Que les rapports de genre soient modelés par l’histoire et la « société », c’est une évidence pour Christine Delphy, parler d’une femme en termes de vagin, d’utérus, et des processus bio-chimiques qui l’accompagne, et qui ne sont pas les mêmes quand on possède une bite et des couilles, c’est réducteur, c’est déterminant, et c’est impensable (voire c’est un mensonge pseudo-scientifique)…sauf quand il s’agit d’un-e pute, qui ne profite pas des millions d’années d’évolution, de diversification, de complexification de la sexualité comme pratique devenue « culturelle ». Un-e pute restera toujours une bête, un individu proche du débile mental, sans volonté propre - et si elle n’est pas son sexe, elle le deviendra…

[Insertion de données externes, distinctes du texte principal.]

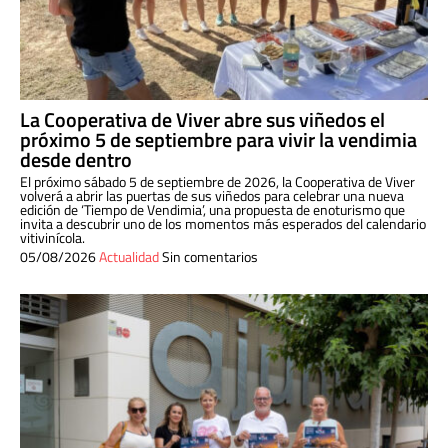
La Cooperativa de Viver abre sus viñedos el
próximo 5 de septiembre para vivir la vendimia
desde dentro
El próximo sábado 5 de septiembre de 2026, la Cooperativa de Viver
volverá a abrir las puertas de sus viñedos para celebrar una nueva
edición de ‘Tiempo de Vendimia’, una propuesta de enoturismo que
invita a descubrir uno de los momentos más esperados del calendario
vitivinícola.
05/08/2026
Actualidad
Sin comentarios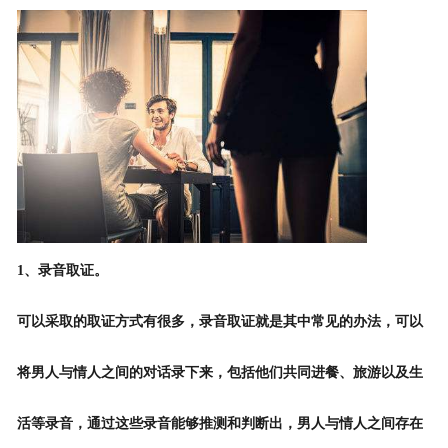
1、录音取证。
可以采取的取证方式有很多，录音取证就是其中常见的办法，可以
将男人与情人之间的对话录下来，包括他们共同进餐、旅游以及生
活等录音，通过这些录音能够推测和判断出，男人与情人之间存在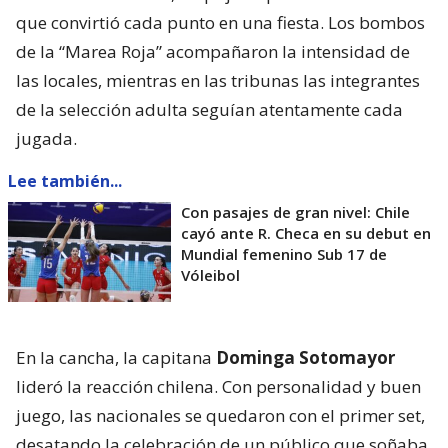
que convirtió cada punto en una fiesta. Los bombos
de la “Marea Roja” acompañaron la intensidad de
las locales, mientras en las tribunas las integrantes
de la selección adulta seguían atentamente cada
jugada.
Lee también...
Con pasajes de gran nivel: Chile
cayó ante R. Checa en su debut en
Mundial femenino Sub 17 de
Vóleibol
En la cancha, la capitana
Dominga Sotomayor
lideró la reacción chilena. Con personalidad y buen
juego, las nacionales se quedaron con el primer set,
desatando la celebración de un público que soñaba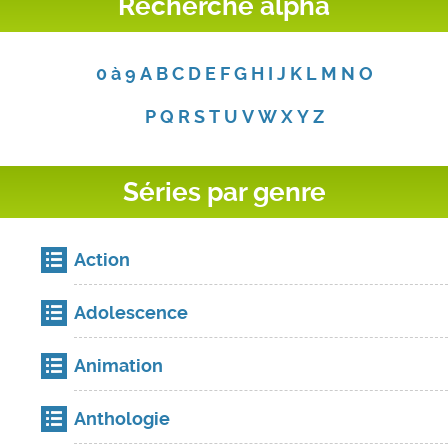
Recherche alpha
0 à 9
A
B
C
D
E
F
G
H
I
J
K
L
M
N
O
P
Q
R
S
T
U
V
W
X
Y
Z
Séries par genre
Action
Adolescence
Animation
Anthologie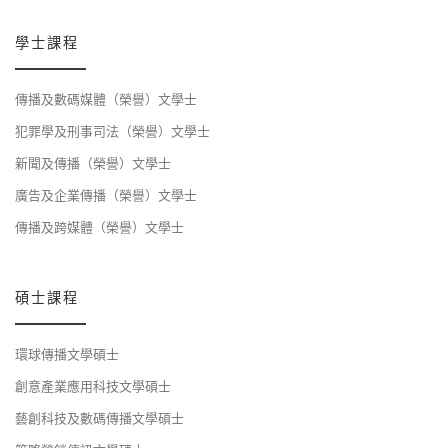
學士課程
傳播及數碼媒體（榮譽）文學士
犯罪學及刑事司法（榮譽）文學士
新聞及傳播（榮譽）文學士
廣告及企業傳播（榮譽）文學士
傳播及跨媒體（榮譽）文學士
碩士課程
環球傳播文學碩士
創意產業應用科技文學碩士
藝創科技及數碼傳播文學碩士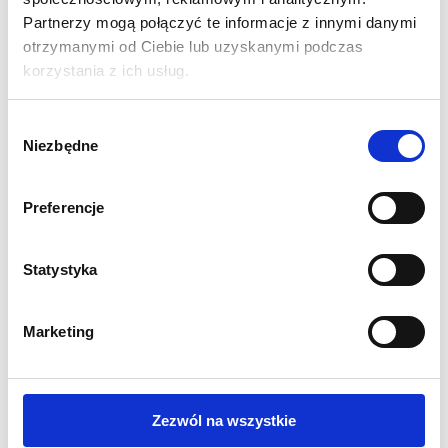
Partnerzy mogą połączyć te informacje z innymi danymi
otrzymanymi od Ciebie lub uzyskanymi podczas
SPECYFIKACJA:
korzystania z ich usług.
Rotator kompatybilny ze wszystkimi masztami z naszej
oferty (Ø 16,5 mm)
Wybór
Wymiar podstawy: 51x51x8 cm
Niezbędne
zgody
Do stosowania na zewnątrz lub wewnątrz.
Waga 19 kg.
Preferencje
Pakowana pojedynczo
Statystyka
Marketing
INNI KLIENCI KUPILI
RÓWNIEŻ
Zezwól na wszystkie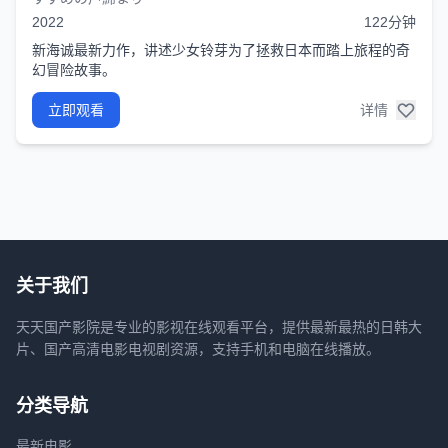
2022
122分钟
新海诚最新力作，讲述少女铃芽为了拯救日本而踏上旅程的奇
幻冒险故事。
立即观看
详情
关于我们
天天国产影院是专业的影视在线观看平台，提供最新最热的日韩大
片、国产高清电影电视剧资源，支持手机和电脑在线播放。
分类导航
最新电影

Si Christine Delphy se demande ce qui, techniquement et matériellement, délimite un « rapport sexuel », je lui demanderais ce qui, techniquement et matériellement, délimite « l’humiliation » et si elle peut se faire sans un rapport avec qui elle fait cet acte d’humilier…
Si le rapport sexuel ne peut faire l’objet d’un échange argenté, parce qu’il n’est pas un objet indépendant des individus (avec leurs personnalités, leurs faiblesses, leurs sensibilités, blabla) qui consentent à cet usage, en quoi l’humiliation est-elle achetable, matérialisable, technicisable ?
Pour tourner encore la cervelle dans tous les sens, je me demande comment peut humilier un masochiste qui cherche à être humilié, et qui quelquefois paye pour ressentir (et jouir de) ce sentiment d’humiliation : faudrait-il inventer un nouveau concept d’humiliation de l’humiliation, voire de l’humilié humiliant ?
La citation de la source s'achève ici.